Dataset:
——————————

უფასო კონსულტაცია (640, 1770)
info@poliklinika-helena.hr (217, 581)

——————————

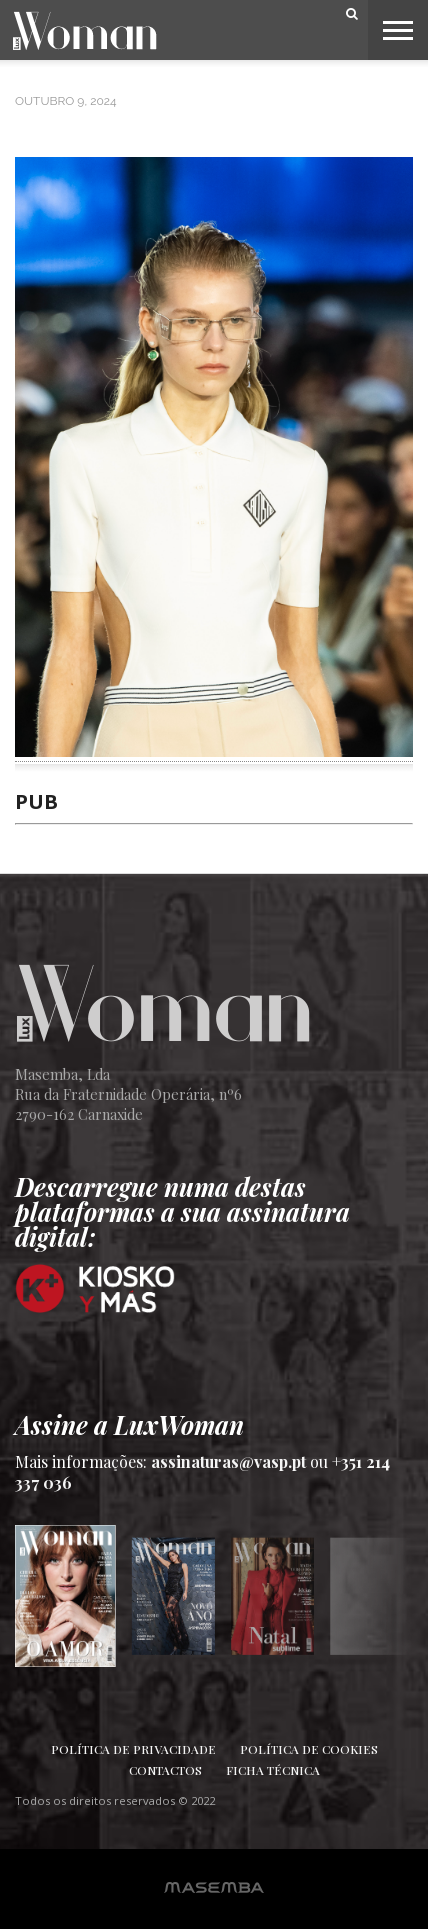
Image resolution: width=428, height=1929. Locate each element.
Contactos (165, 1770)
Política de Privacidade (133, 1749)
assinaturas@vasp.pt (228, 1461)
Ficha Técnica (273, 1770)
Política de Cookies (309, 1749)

——————————

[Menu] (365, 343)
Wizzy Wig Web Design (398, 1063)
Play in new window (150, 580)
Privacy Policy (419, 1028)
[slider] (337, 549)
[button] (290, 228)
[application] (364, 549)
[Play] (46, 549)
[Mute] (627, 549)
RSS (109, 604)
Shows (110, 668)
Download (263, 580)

——————————

What you will do: Look through the entries, and return every line that the word "Política" appears in.

Result:
Política de Privacidade (133, 1749)
Política de Cookies (309, 1749)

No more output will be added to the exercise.